The Mobile Home Relocation Fund got away unscathed in last year's sweeps. I doubt it will be so lucky this year. With several million dollars and a history of carrying large balances forward from year to year, it is a sitting duck for a sweep. In addition at least one influential legislator is no friend of the fund to begin with.
FBLS Department Affected?. This is truly a non-essential agency. There are some important functions there that can be transferred to other agencies. But there is also a lot of non-essential fluff. Moreover it is overstaffed due to workload cutbacks resulting from the economic downturn.
On top of these things. it is headed by Napolitano appointees. The head of the Department of Real Estate has tendered his resignation due to the change of Governors. If the new Governor's administration becomes aware of the existence of this small agency, I would expect to see changes in its leadership as Gov. Brewer makes her own appointments as agency executives.

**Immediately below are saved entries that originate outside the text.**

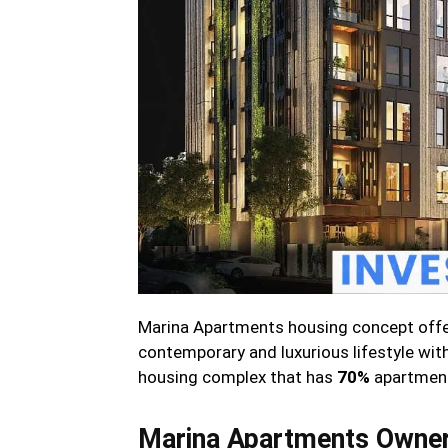
Marina Apartments housing concept offer
contemporary and luxurious lifestyle with 
housing complex that has
70%
apartments
Marina Apartments Owner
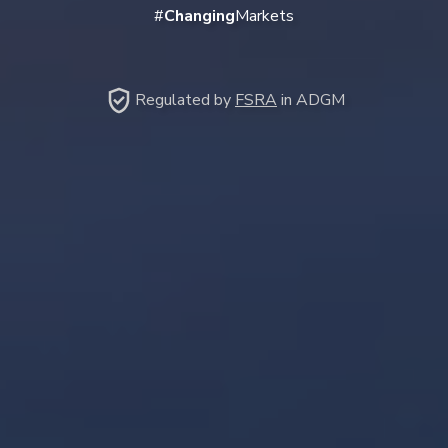
#
Changing
Markets
Regulated by
FSRA
in ADGM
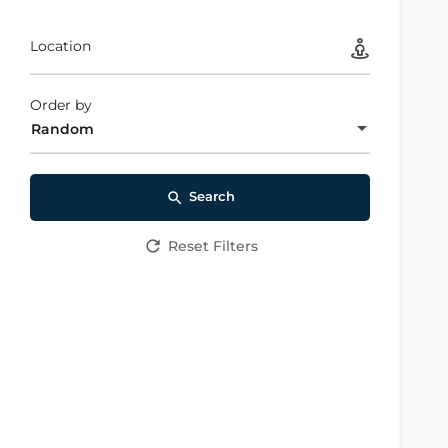
Location
Order by
Random
Search
Reset Filters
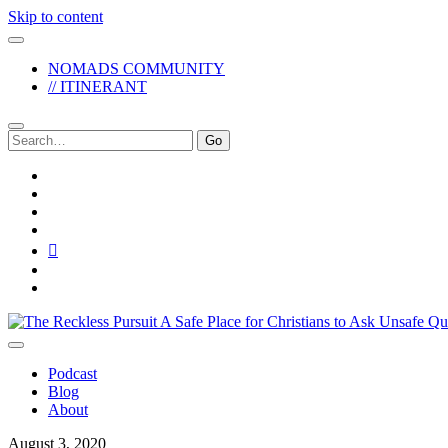
Skip to content
NOMADS COMMUNITY
// ITINERANT
Search
for:
twitter
facebook
instagram
pinterest
youtube
email
reddit
The
Reckless
Pursuit
Podcast
Blog
About
August 3, 2020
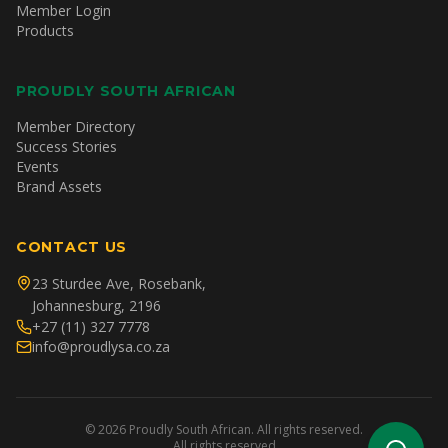
Member Login
Products
PROUDLY SOUTH AFRICAN
Member Directory
Success Stories
Events
Brand Assets
CONTACT US
23 Sturdee Ave, Rosebank,
Johannesburg, 2196
+27 (11) 327 7778
info@proudlysa.co.za
©
2026
Proudly South African. All rights reserved.
All rights reserved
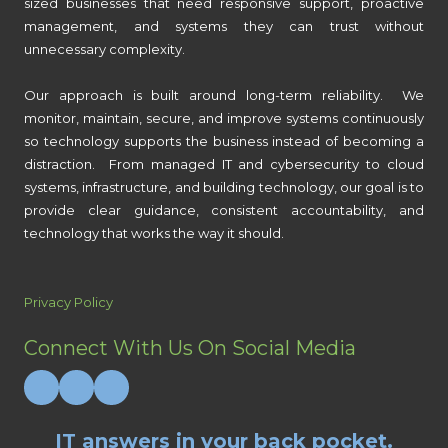
sized businesses that need responsive support, proactive
management, and systems they can trust without
unnecessary complexity.
Our approach is built around long-term reliability. We
monitor, maintain, secure, and improve systems continuously
so technology supports the business instead of becoming a
distraction. From managed IT and cybersecurity to cloud
systems, infrastructure, and building technology, our goal is to
provide clear guidance, consistent accountability, and
technology that works the way it should.
Privacy Policy
Connect With Us On Social Media
IT answers in your back pocket.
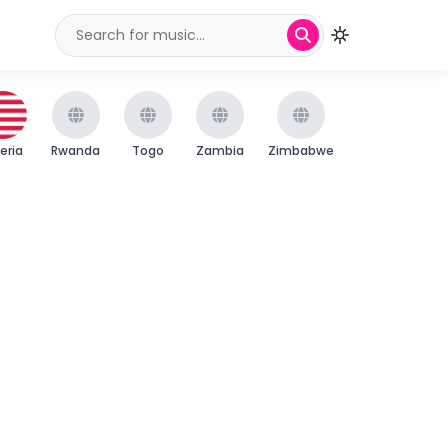
beria
Rwanda
Togo
Zambia
Zimbabwe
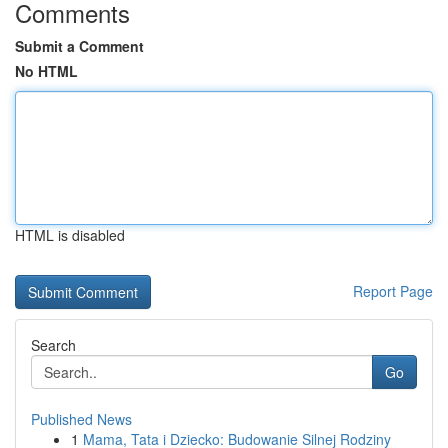
Comments
Submit a Comment
No HTML
HTML is disabled
Report Page
Search
Go
Published News
1
Mama, Tata i Dziecko: Budowanie Silnej Rodziny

Management may survive because the agency is so small and obscure, and financial cuts may be avoided because in the context of the budget as a whole. the funding for Fire, Building & Life Safety is a drop in the bucket. But if called on the carpet to explain and justify their existence I hope they are able to point out that what they do is within their authority, and why their programs are so important in a time when funding for schools, universities and health care is being eliminated and when State prosecutors are being let go.
January 10, 2009
Tree Maintenance. Section 33-1434 of the MHP LTA says the landlord is responsible for maintaining the "Premises". The "Premises" is defined in section 33-1409 as the entire park. But section 33-1451 says the tenant is responsible for maintaining that part of the "Premises" that he rents in as good condition as when he moved in. That all means the tenant maintains his rental space and the landlord maintains the unrented spaces and the common areas. That is simple and makes sense.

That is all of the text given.